When Andrew and Jack Sherman discovered an unmanned boat nearly 40 miles off the coast, they used its Garmin chartpotter to find the captain.

Click to view the original at garmin.com

Hasnain says:

Read the whole thing wondering how it would be a pretty obvious next step for Garmin to post about this as a PR/marketing thing. Then I got to the end and realized this was the garmin site. Oops.

Regardless, the GPS definitely did play a part in this person surviving. What a story.

“The story was simple, really, and one that could happen to almost any boater on any given day. Sascha had gone to the side to relieve himself and simply fell overboard. He’d reached for the railing to grab it on the way down, but he missed. And that was it — his boat sped away without him, nearly 40 miles away from shore. At one point, he said, he’d seen another boat, but they’d missed him.
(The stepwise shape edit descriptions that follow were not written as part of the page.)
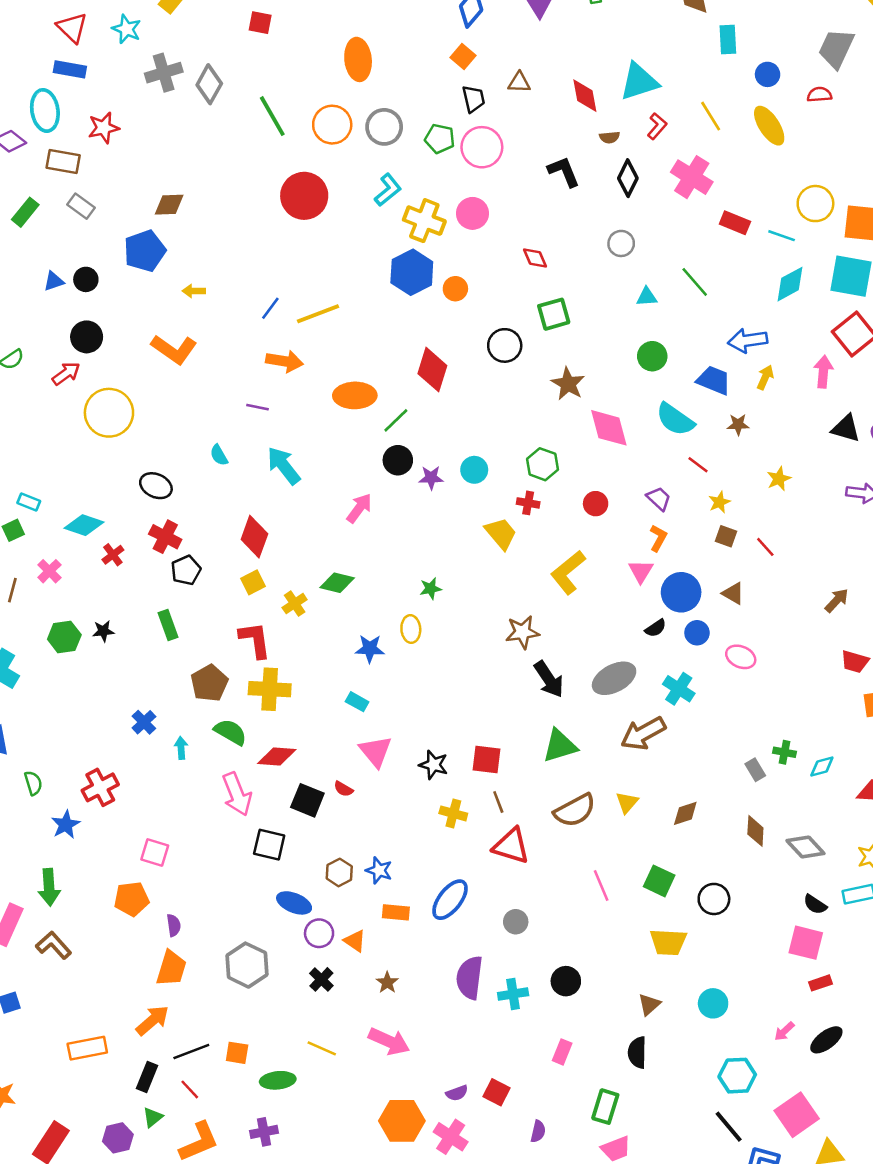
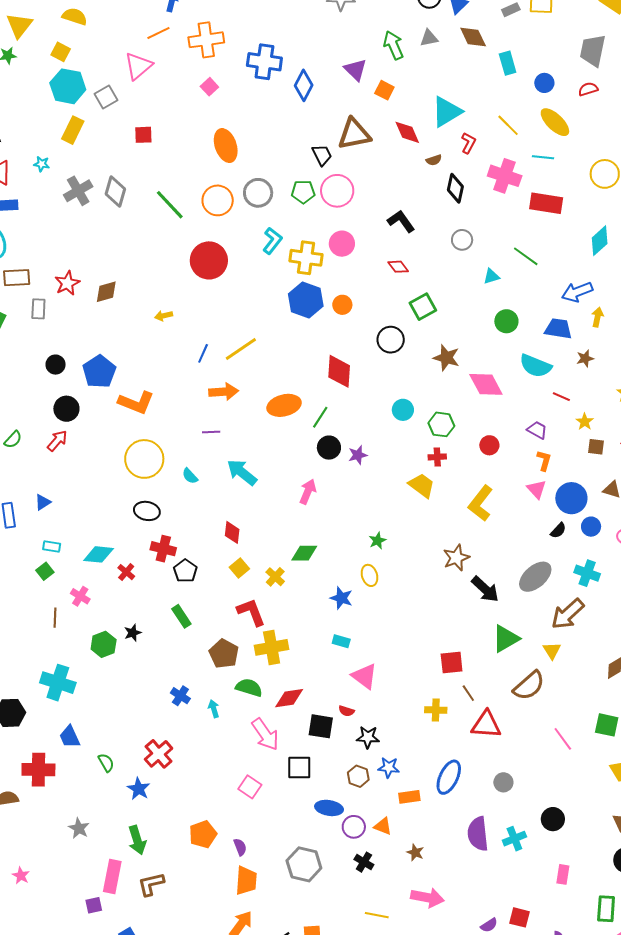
cyan star: (127, 29) -> (42, 164), size x0.7
orange square: (463, 57) -> (384, 90), moved
brown triangle: (519, 82) -> (354, 134), size x1.8
red star: (104, 128) -> (67, 283), moved
black L-shape: (564, 172) -> (401, 221), moved
gray rectangle: (81, 206) -> (38, 309), turned 70
red rectangle: (735, 223) -> (546, 203), size x1.4
cyan line: (782, 236) -> (543, 157), moved
blue pentagon: (145, 251) -> (99, 372), moved
blue triangle: (54, 281) -> (43, 502), moved
yellow arrow: (194, 291) -> (164, 316), moved
yellow circle: (109, 413) -> (144, 459), moved
cyan circle: (474, 470) -> (403, 410), moved
red diamond: (254, 537) -> (232, 532), size x0.7
blue star: (370, 649) -> (341, 598), turned 30
black star: (434, 765) -> (368, 737), moved
yellow triangle: (627, 802) -> (552, 651), moved
pink square: (155, 853) -> (250, 787), moved, turned 30
brown L-shape: (54, 945) -> (151, 884), turned -48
He’d been in the water for two-and-a-half hours.

Had his boat not gone rogue, somehow completing its pattern of hard turns and loops with no one at the helm — had it not headed straight for the Shermans, or had the Shermans not been the skilled mariners that they are — had Sascha not tracked his waypoints on his Garmin marine GPS, or had the Garmin technology been less intuitive for an unfamiliar boater in a stressful situation — this story could’ve ended so much differently.”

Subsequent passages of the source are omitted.